Stefan squints. “Tracking gibberish doesn’t make it not gibberish.”

“Like organizing a junk drawer inside a nightmare,” Irina says.

“Could it just all be about… flies?” Magda says.

“I don’t think so,” I whisper.

“Arrange them however you like,” Stefan says. “Take the bottom rows over on the end.”

My siblings and I work together, organizing, chatting, and exchanging ideas for escape.

I’m freaked out about our situation and tired from travelling, but I’m also a bit thrilled; it’s as if I’ve discovered my people.
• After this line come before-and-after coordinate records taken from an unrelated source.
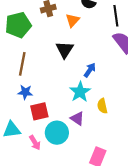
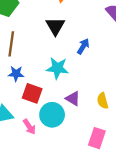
cyan star: (80, 92) -> (57, 68), moved, turned -30
yellow semicircle: (102, 106) -> (103, 101), moved
red square: (39, 111) -> (32, 93), turned 36

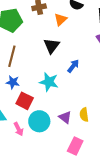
purple triangle: (73, 98) -> (65, 117), moved

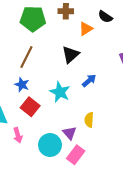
yellow semicircle: (84, 115) -> (89, 120), moved
cyan circle: (39, 121) -> (50, 145), moved
pink rectangle: (75, 146) -> (76, 155), moved

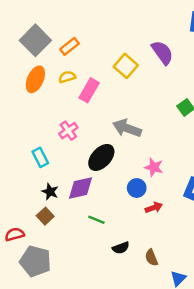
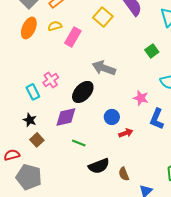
pink cross: (68, 131) -> (51, 80), moved
pink star: (154, 167) -> (141, 98), moved
black star: (50, 192) -> (30, 120), moved
black semicircle: (121, 248) -> (99, 166), size x1.5

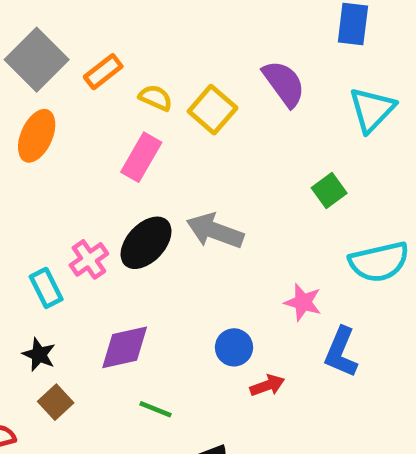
yellow semicircle: (55, 26) -> (156, 98), moved, turned 40
black ellipse: (83, 92) -> (146, 243), moved

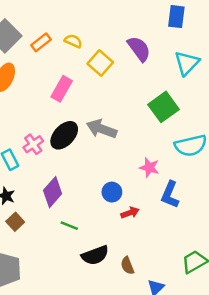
yellow semicircle: (156, 98) -> (73, 41), moved
green square: (329, 190) -> (164, 107), size x1.6
purple diamond: (125, 347) -> (53, 192), turned -36

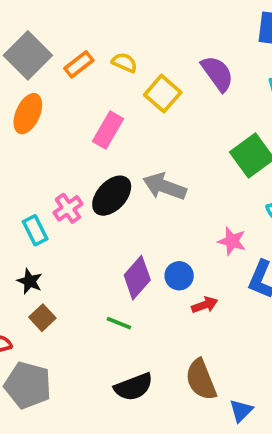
purple diamond: (53, 192) -> (137, 278), moved
black semicircle: (95, 255) -> (134, 387), moved
brown semicircle: (127, 266) -> (201, 380), size x1.6

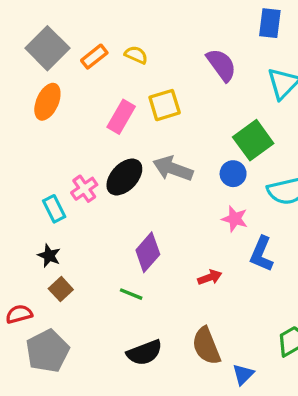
yellow square: (163, 94) -> (165, 105), moved, turned 32
blue circle: (179, 276) -> (233, 174), moved
gray pentagon: (28, 385) -> (47, 351), turned 30

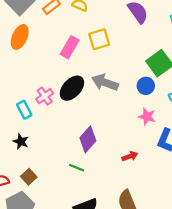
brown square: (61, 289) -> (29, 177), moved

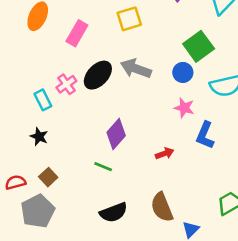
pink rectangle: (70, 47) -> (77, 33), moved

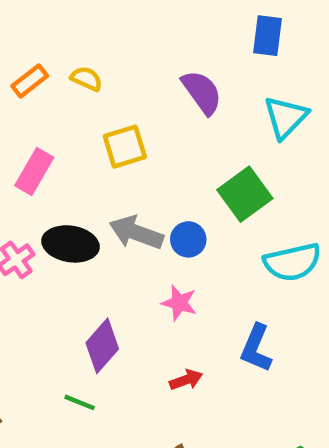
blue circle: (183, 72) -> (188, 239), moved
black ellipse: (98, 75) -> (71, 244), turned 56
pink star: (184, 108) -> (179, 303), moved

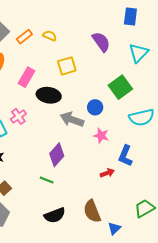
gray arrow: (136, 233) -> (72, 119), moved
black ellipse: (71, 244) -> (49, 95), moved
pink star: (179, 303) -> (101, 136), moved
red arrow: (186, 380) -> (107, 173), moved

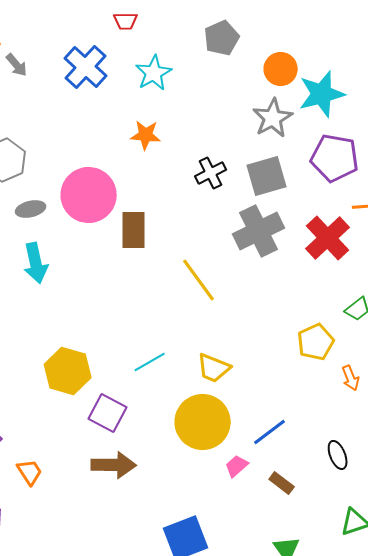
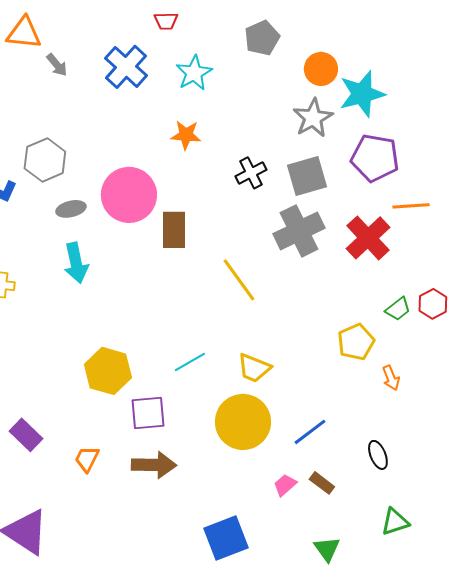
purple square: (108, 413) -> (148, 413), turned -33
pink trapezoid: (237, 466) -> (285, 485), moved
orange trapezoid: (30, 472) -> (87, 459), moved, turned -120

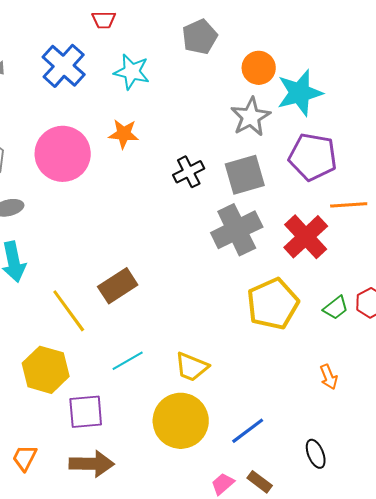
cyan star: (194, 73) -> (132, 72), turned -30
pink circle: (129, 195) -> (63, 154), moved
brown rectangle: (174, 230) -> (118, 286), moved, turned 57
yellow line: (239, 280) -> (69, 311), moved
yellow pentagon: (356, 342) -> (273, 304), moved, size x1.4

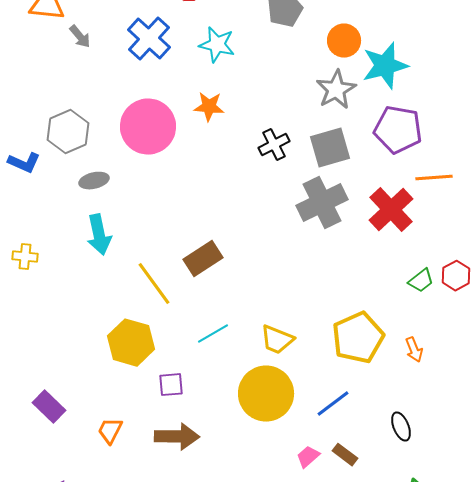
yellow pentagon: (273, 304) -> (358, 338), moved
purple square: (86, 412) -> (171, 385), size x0.7

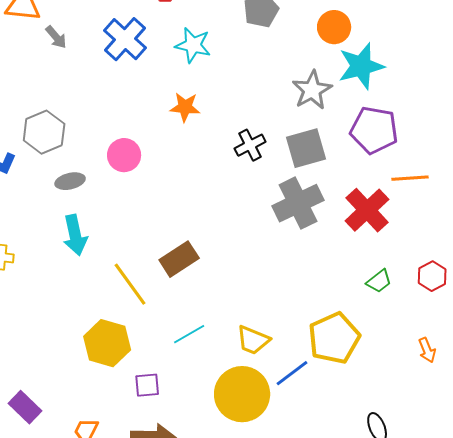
orange circle: (344, 41) -> (334, 27), moved
pink circle: (148, 127) -> (124, 155), moved, size x0.6
green trapezoid: (421, 281) -> (379, 281), moved
orange arrow: (414, 350) -> (427, 350), moved
blue line: (333, 404) -> (292, 373), moved

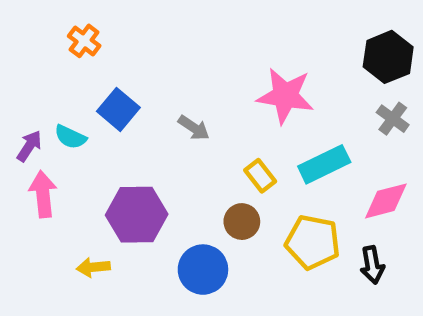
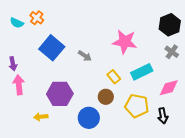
blue square: (118, 109) -> (52, 48), size x1.4
cyan semicircle: (70, 137) -> (17, 23), moved
purple arrow: (29, 146) -> (13, 64), turned 136

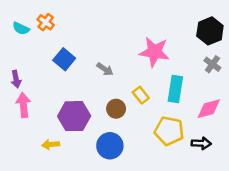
blue square: (52, 48) -> (64, 59), size x0.7
cyan rectangle: (142, 72) -> (175, 89), turned -55
brown circle: (106, 97) -> (116, 109), moved
black arrow: (163, 116) -> (201, 143), turned -77

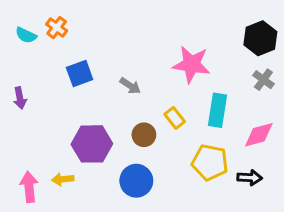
blue square: (64, 59) -> (80, 73), turned 30
pink arrow: (23, 105) -> (29, 187), moved

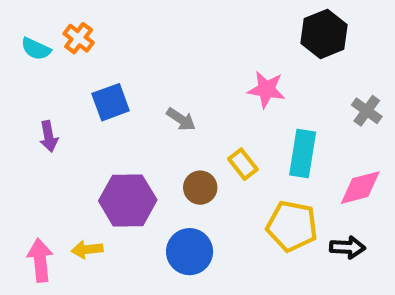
black hexagon: (260, 38) -> (324, 34), moved
pink star: (191, 64) -> (266, 89), size x0.7
purple arrow: (20, 98) -> (49, 136), moved

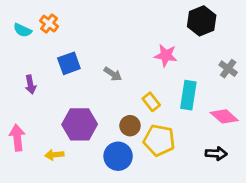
brown circle: (200, 188) -> (130, 126), moved
pink diamond: (360, 188) -> (224, 116), turned 56
yellow pentagon: (292, 226) -> (159, 140), moved
pink arrow: (40, 260) -> (17, 138), moved

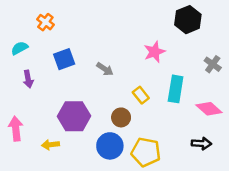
cyan semicircle: (23, 30) -> (19, 48), moved, turned 126
pink star: (166, 55) -> (154, 52), turned -30
yellow pentagon: (159, 140) -> (146, 152), moved

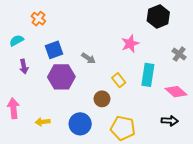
purple hexagon: (74, 116) -> (61, 77), moved
blue circle: (110, 146) -> (80, 124), moved

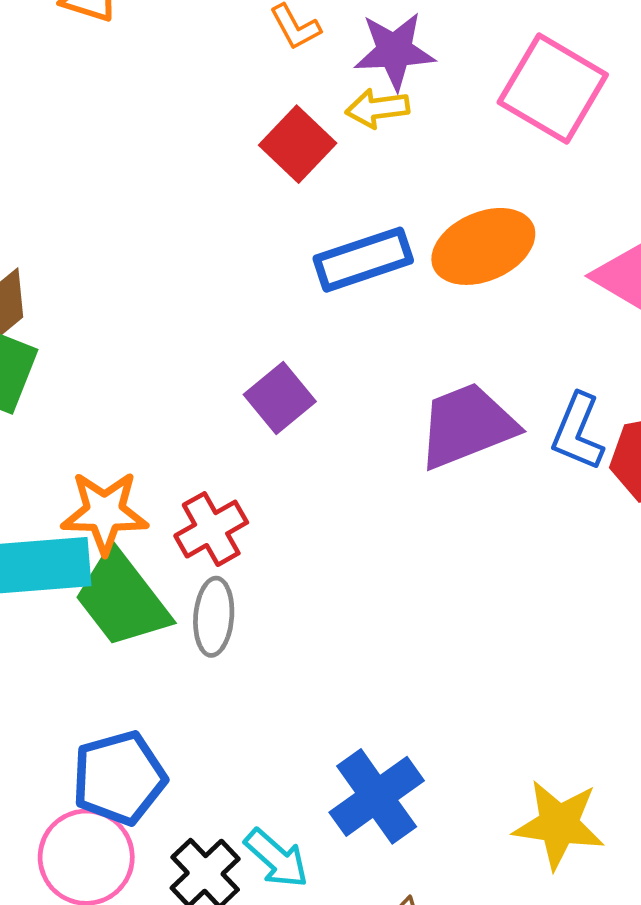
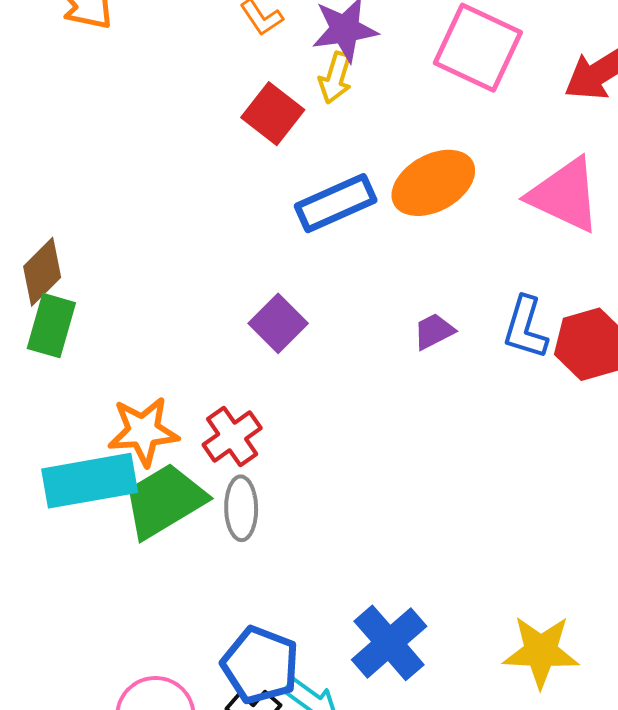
yellow arrow: (377, 108) -> (335, 78), turned -60
purple trapezoid: (467, 426) -> (434, 331), size x0.5
green trapezoid: (122, 599) -> (164, 501), turned 102
blue pentagon: (119, 778) -> (260, 665), moved, turned -30

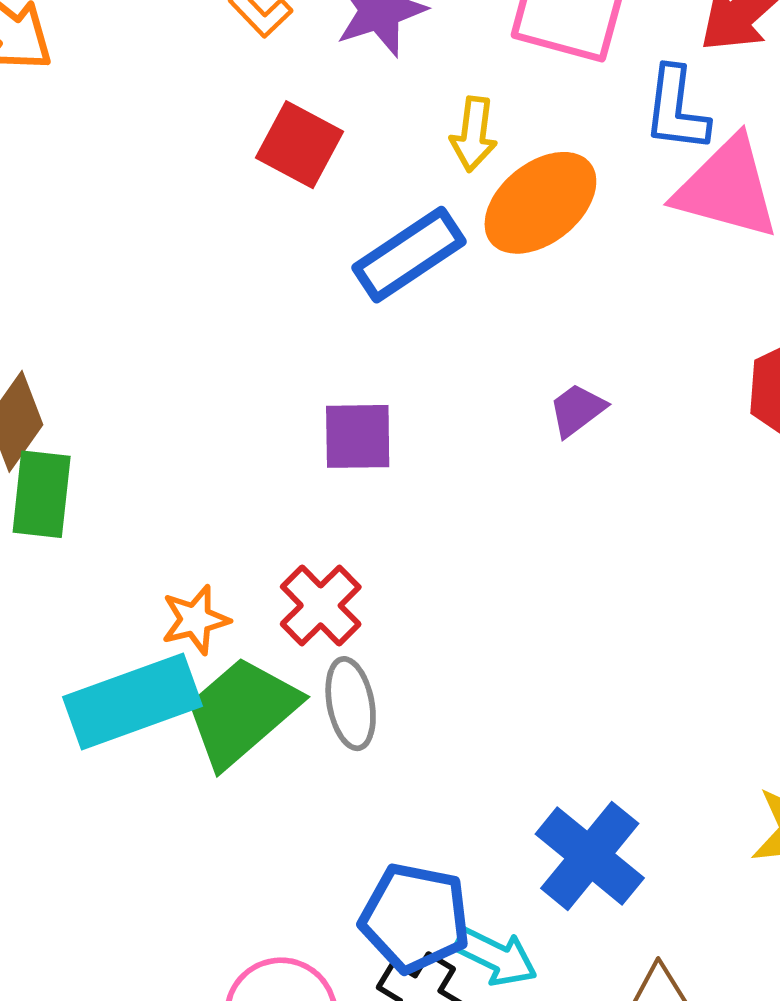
yellow arrow: (335, 78) -> (474, 134), moved
purple square: (278, 323) -> (358, 436), turned -36
blue L-shape: (525, 328) -> (676, 109), moved
orange star: (143, 431) -> (195, 620), size x0.7

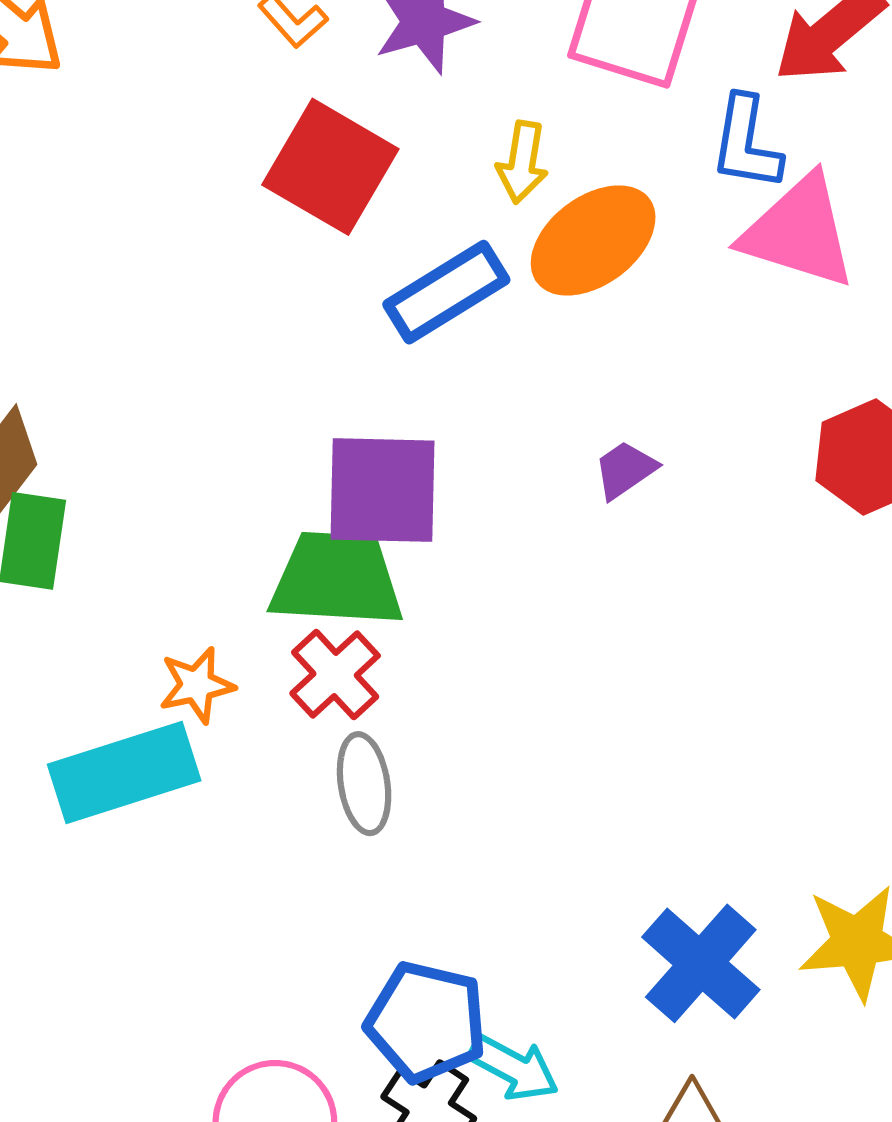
red square: (300, 145) -> (330, 167), size x1.4
purple square: (358, 436) -> (383, 490), size x1.5
green trapezoid: (242, 712) -> (337, 579), moved, turned 42
blue cross: (590, 856) -> (701, 963), moved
Now and then, we take breaks and look for trapdoors or hidden ways out.

We stash more weapons around the place but always go back to the work.

I tell myself that I should just group the tall ledgers in any random order, because who really cares?

But sadly, I do. I know there’s an order.

I flip them open, one after another, comparing and contrasting. Soon, an idea takes shape—not based on content but on something else. An instinct.

I start with the symbols on the first pages—sharp little geometric spirals and interlocking shapes. I group them into families. Then I reorder within each group by vibe, which is a combination of margin notes, ink color, and the feeling I get from looking at the page with my eyes unfocused.

It’s not like me to be so woo-woo, but it feels right. Like I’m singing along with a distant song.

At some point, a meatball noodle dish is delivered through the slot.

I don’t notice at first.

“Hey! Earth to Harriet!” Magda says.

I look up.

“Sorry.”

We eat dinner together at the little table under a tapestry depicting a disturbing hunt of some sort, and then we go back to work.

A few hours later, I’m standing in front of my part of the bookcases, admiring my handiwork. I don’t know what the things mean, but they’re organized. “Done!”

“You devised an order?” Magda asks.

“Yup!”

Stefan wanders over to the rows of tall ledgers. He pulls one out. Then another. “Help me understand. How did you decide which goes first? Can you walk me through it?”

I blink. “Umm... not really.”

He puts the ledger back. “Well, as long as it’s intentional.”

Irina agrees quickly—too quickly.

Magda smiles brightly. “You did it!”

They’re humoring me. Oh my god, I haven’t even been here a full day—what is happening to me?

I assist Stefan with his more conventional task of book organization, eager to show him that I’m still a normal-thinking person. We work side by side, mostly in silence, though we do exchange horror stories about disorganized friends.

It’s around nightfall that we hear the creak of ancient hinges.

I stiffen and turn toward a set of massive doors on the far wall. They swing open with theatrical slowness.